SPADE introduces a machine learning framework that adaptively decides whether to enforce physical-structure priors (conservation laws, Hamiltonian forms) based on data evidence, using statistical tests and shrinkage estimation. The method automatically calibrates prior enforcement strength and selects among competing structures, achieving oracle-level performance while reducing computational overhead compared to cross-validation approaches.
SPADE addresses a fundamental challenge in scientific machine learning: when and how strongly to constrain models with domain-specific physical priors. Traditional approaches either rigidly enforce chosen constraints or tune penalties without principled guidance, creating a critical gap between theoretical ideals and practical implementation. This research introduces a statistical framework treating prior enforcement as a shrinkage problem, where a specification test determines whether data supports the constraint before applying it.
The framework builds on established statistical theory—particularly Stein-unbiased shrinkage and hypothesis testing—adapted for scientific computing contexts. By separating the decision to enforce a prior from the strength of enforcement, SPADE enables practitioners to quantify when domain knowledge genuinely improves predictions versus when it introduces harmful bias. The method's ability to handle nested and non-nested constraint families while controlling false discovery rates positions it as broadly applicable across scientific domains.
For practitioners in physics-informed machine learning, materials science, and systems modeling, SPADE offers substantial computational and accuracy improvements. Results demonstrate 2.6% error reduction versus 10.3% when using correct priors naively, plus 71× fewer solver calls than cross-validation. This efficiency matters particularly for computationally intensive physical simulations where model evaluation dominates runtime.
The framework's importance extends beyond incremental optimization—it provides principled decision rules for a problem scientists face constantly but currently solve through intuition or extensive hyperparameter search. Future applications likely include extending the approach to more complex constraint families and integrating with neural network architectures used in physics-informed learning.

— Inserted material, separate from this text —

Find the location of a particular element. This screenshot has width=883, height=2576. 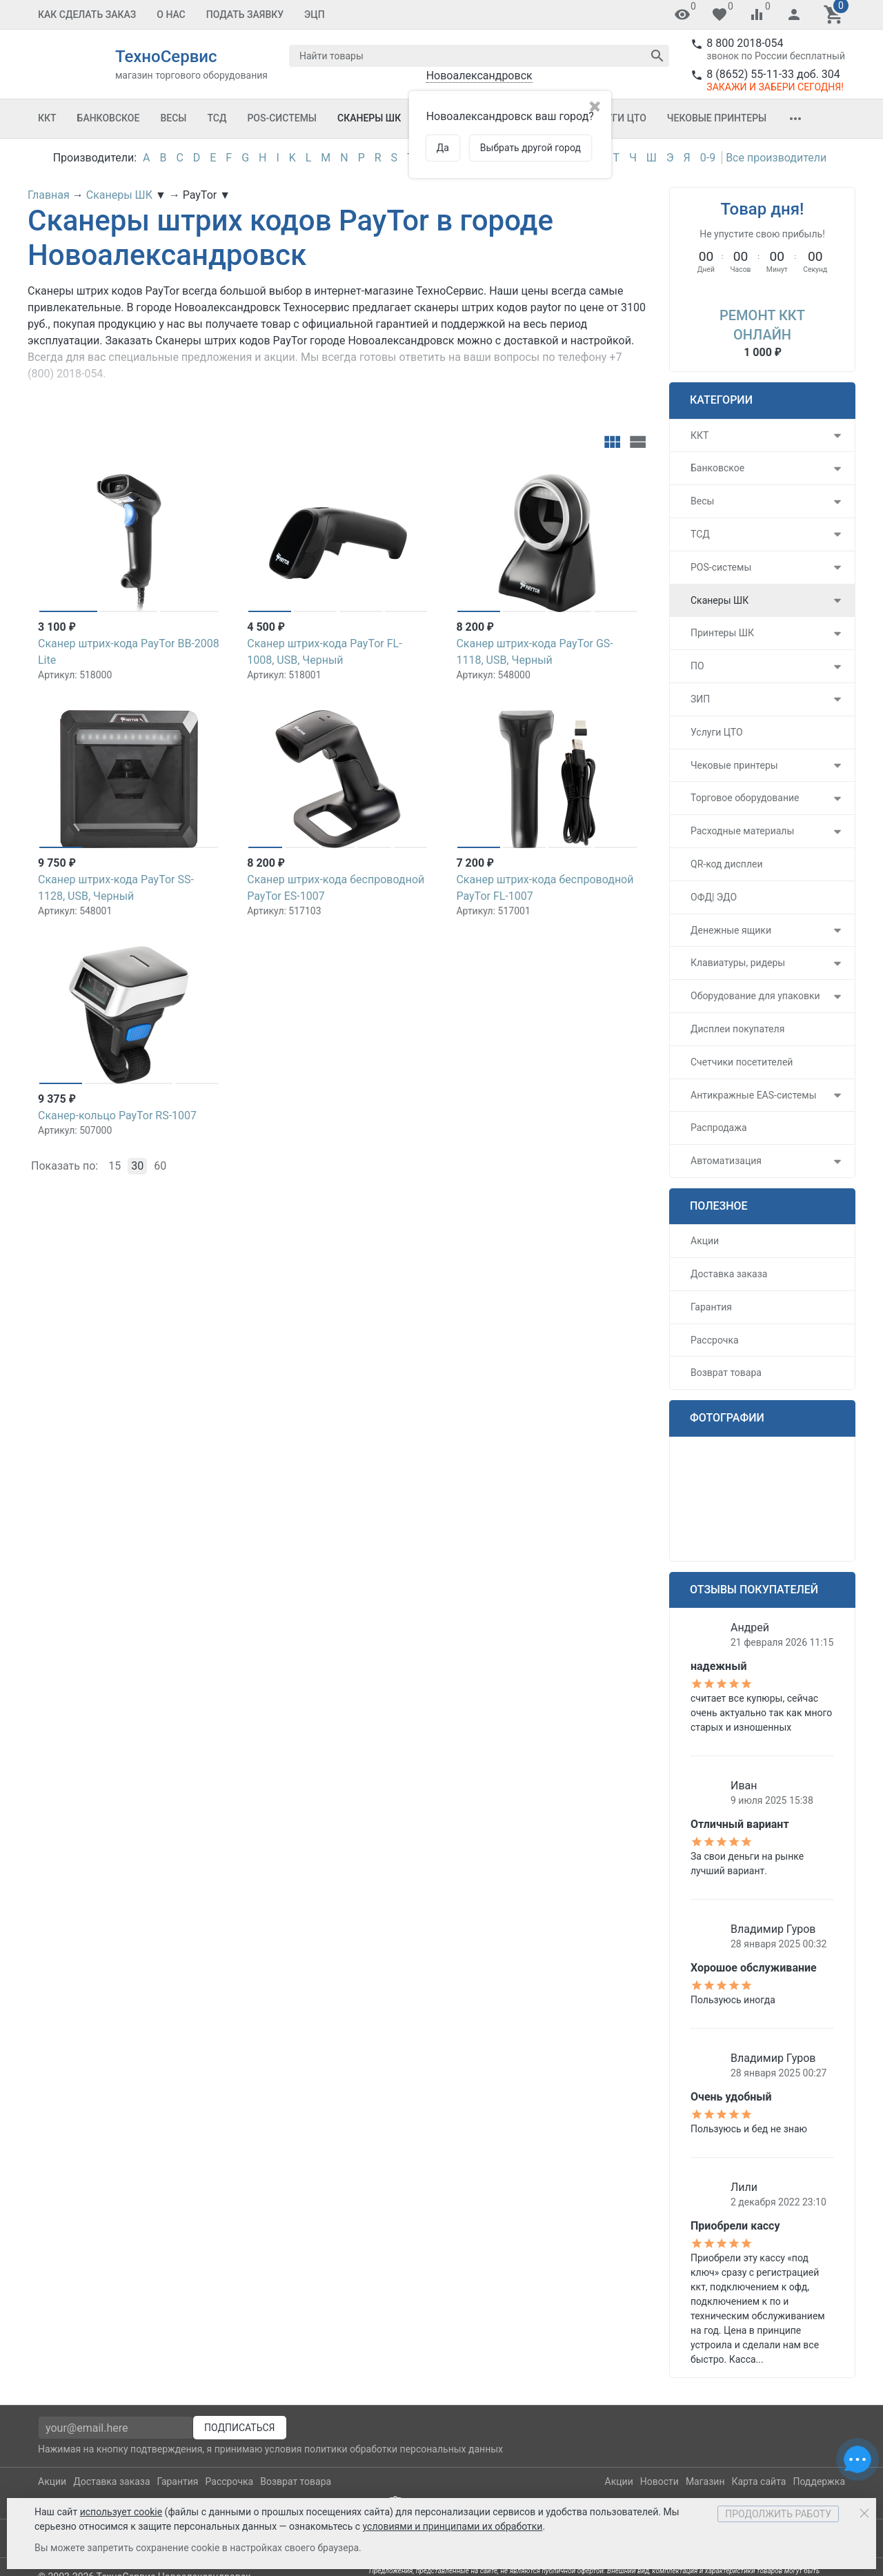 Расходные материалы is located at coordinates (742, 830).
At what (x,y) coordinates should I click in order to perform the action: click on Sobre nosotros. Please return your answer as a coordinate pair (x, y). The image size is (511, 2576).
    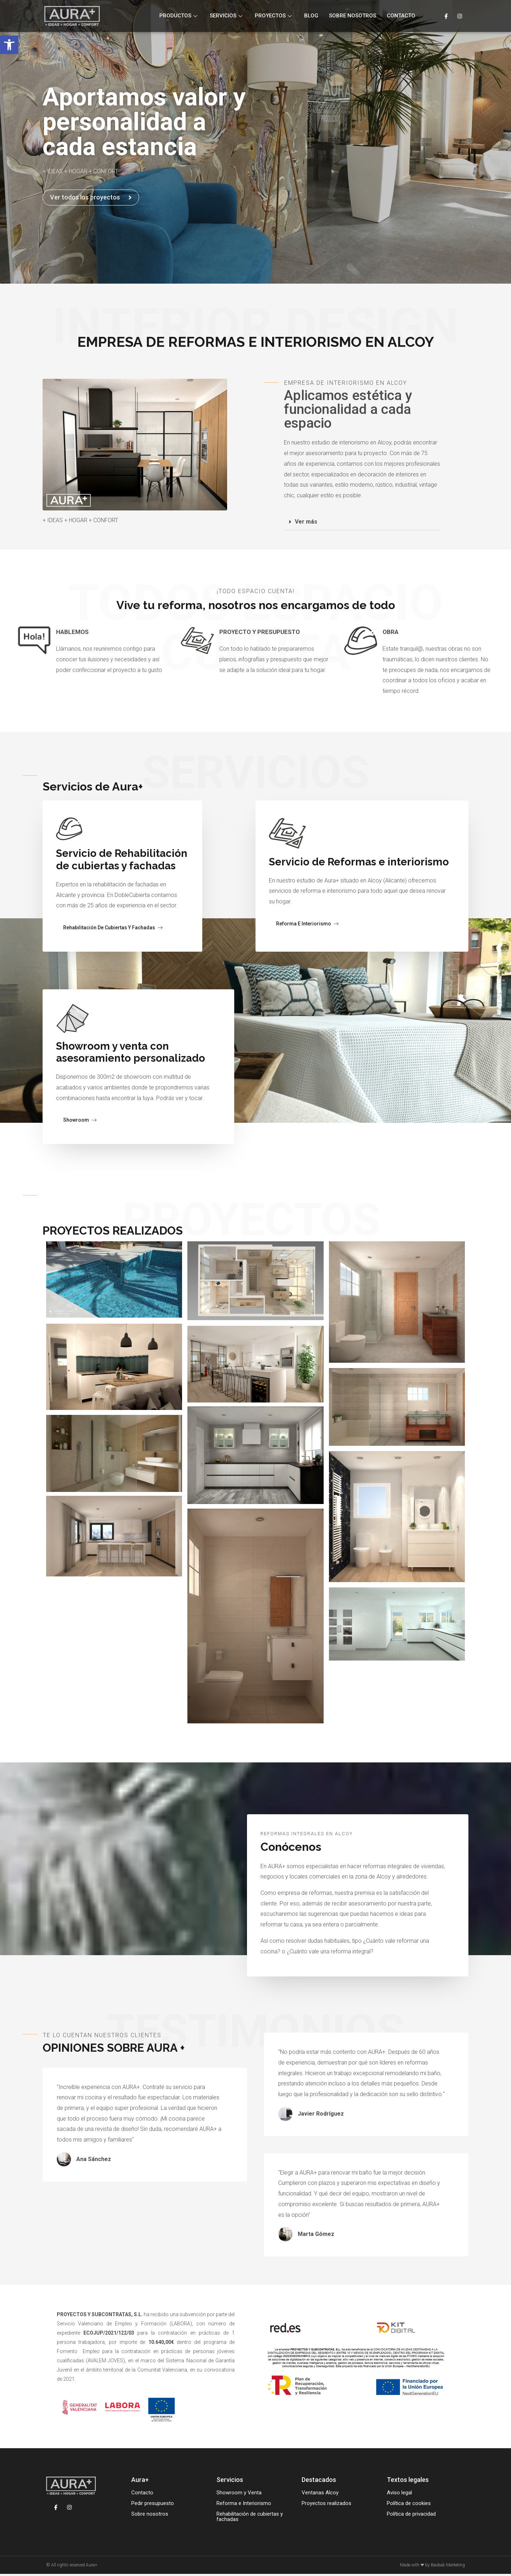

- →SPADE uses statistical specification tests to determine when physical priors help versus harm model predictions, eliminating manual tuning.
- →The framework achieves oracle-level performance with O(σ²/n) convergence guarantees using Stein-unbiased shrinkage estimation.
- →Computational efficiency improves dramatically with 1/71th the solver calls required by cross-validation methods.
- →The method selects correct structures with 100% accuracy across linear, conservation law, and nonlinear Hamiltonian priors.
- →Benjamini-Hochberg control enables reliable subset discovery when only partial physical laws apply to a system.